The Perceptual Observatory Characterizing Robustness and Grounding in MLLMs
Tejas Anvekar, Fenil Bardoliya, Pavan K. Turaga, Chitta Baral, Vivek Gupta
TL;DR
This work introduces The Perceptual Observatory, a principled framework for evaluating perceptual robustness and vision-language grounding in multimodal LLMs using controlled perturbations across two domains: face identity and text-in-vision. By pairing pixel-based augmentations with diffusion-based stylized illusions and evaluating three core tasks—image matching, grid pointing, and attribute localization—the study reveals that scaling the language component often fails to improve perceptual grounding when the vision encoder is fixed. Key findings show that identity robustness varies with perturbation type, grounding under OOD remains challenging, and thinking-enabled decoding can help in some cases while hindering transfer, especially for faces. The paper provides a reusable dataset and pipeline, offering actionable insights for joint vision-language alignment and fair, robust MLLM design beyond traditional end-task benchmarks.
Abstract
Recent advances in multimodal large language models (MLLMs) have yielded increasingly powerful models, yet their perceptual capacities remain poorly characterized.
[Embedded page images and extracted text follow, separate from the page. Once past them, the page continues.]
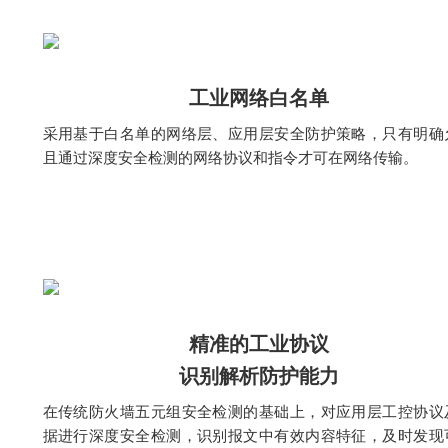
工业网络白名单
采用基于白名单的网络层、应用层安全防护策略，只有明确
且通过深度安全检测的网络协议和指令才可在网络传输。
精准的工业协议
识别解析防护能力
在传统防火墙五元组安全检测的基础上，对应用层工控协议
据进行深度安全检测，识别报文中有效内容特征，及时发现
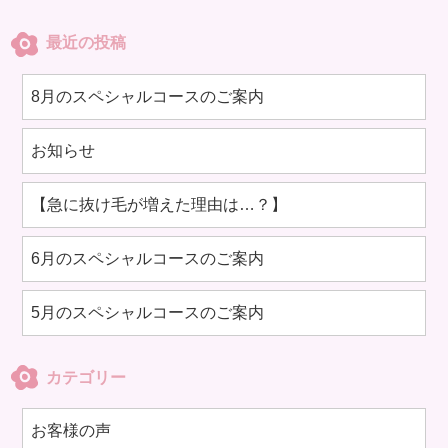
最近の投稿
8月のスペシャルコースのご案内
お知らせ
【急に抜け毛が増えた理由は…？】
6月のスペシャルコースのご案内
5月のスペシャルコースのご案内
カテゴリー
お客様の声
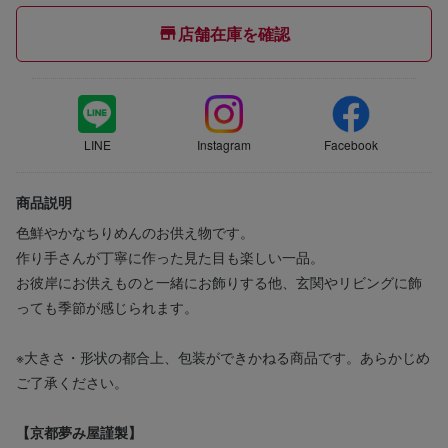
店舗在庫を確認
LINE
Instagram
Facebook
商品説明
色鮮やかなちりめんのお供え物です。
作り手さんが丁寧に作った見た目も楽しい一品。
お彼岸にお供えものと一緒にお飾りする他、玄関やリビングに飾
っても季節が感じられます。
※大きさ・形状の都合上、包装ができかねる商品です。あらかじめ
ご了承ください。
【京都夢み屋謹製】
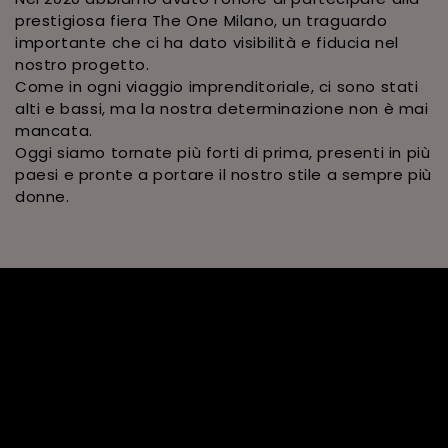
prestigiosa fiera The One Milano, un traguardo
importante che ci ha dato visibilità e fiducia nel
nostro progetto.
Come in ogni viaggio imprenditoriale, ci sono stati
alti e bassi, ma la nostra determinazione non è mai
mancata.
Oggi siamo tornate più forti di prima, presenti in più
paesi e pronte a portare il nostro stile a sempre più
donne.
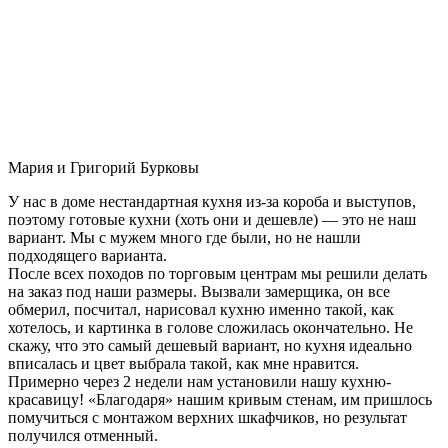
Мария и Григорий Бурковы
У нас в доме нестандартная кухня из-за короба и выступов,
поэтому готовые кухни (хоть они и дешевле) — это не наш
вариант. Мы с мужем много где были, но не нашли
подходящего варианта.
После всех походов по торговым центрам мы решили делать
на заказ под наши размеры. Вызвали замерщика, он все
обмерил, посчитал, нарисовал кухню именно такой, как
хотелось, и картинка в голове сложилась окончательно. Не
скажу, что это самый дешевый вариант, но кухня идеально
вписалась и цвет выбрала такой, как мне нравится.
Примерно через 2 недели нам установили нашу кухню-
красавицу! «Благодаря» нашим кривым стенам, им пришлось
помучиться с монтажом верхних шкафчиков, но результат
получился отменный.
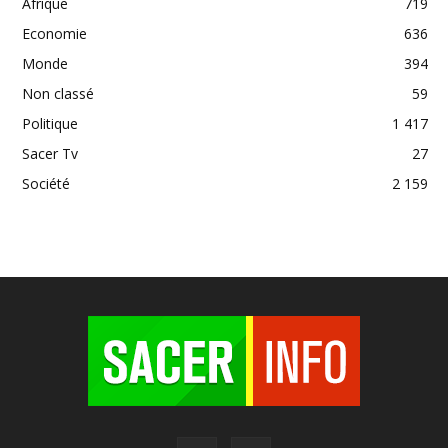
Afrique
719
Economie
636
Monde
394
Non classé
59
Politique
1 417
Sacer Tv
27
Société
2 159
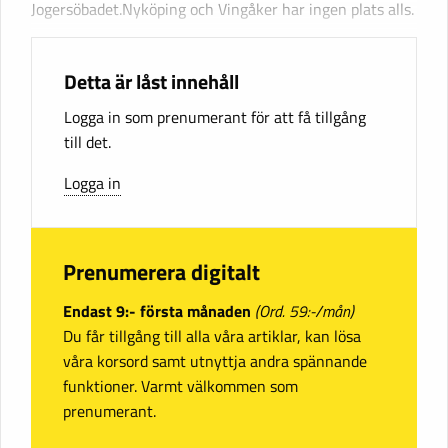
Jogersöbadet.Nyköping och Vingåker har ingen plats alls.
Detta är låst innehåll
Logga in som prenumerant för att få tillgång
till det.
Logga in
Prenumerera digitalt
Endast 9:- första månaden
(Ord. 59:-/mån)
Du får tillgång till alla våra artiklar, kan lösa
våra korsord samt utnyttja andra spännande
funktioner. Varmt välkommen som
prenumerant.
In practice, most model families scale language component while reusing nearly identical vision encoders (e.g., Qwen2.5-VL 3B/7B/72B), which raises pivotal concerns about whether progress reflects genuine visual grounding or reliance on internet-scale textual world knowledge. Existing evaluation methods emphasize end-task accuracy, overlooking robustness, attribution fidelity, and reasoning under controlled perturbations. We present The Perceptual Observatory, a framework that characterizes MLLMs across verticals like: (i) simple vision tasks, such as face matching and text-in-vision comprehension capabilities; (ii) local-to-global understanding, encompassing image matching, grid pointing game, and attribute localization, which tests general visual grounding. Each vertical is instantiated with ground-truth datasets of faces and words, systematically perturbed through pixel-based augmentations and diffusion-based stylized illusions. The Perceptual Observatory moves beyond leaderboard accuracy to yield insights into how MLLMs preserve perceptual grounding and relational structure under perturbations, providing a principled foundation for analyzing strengths and weaknesses of current and future models.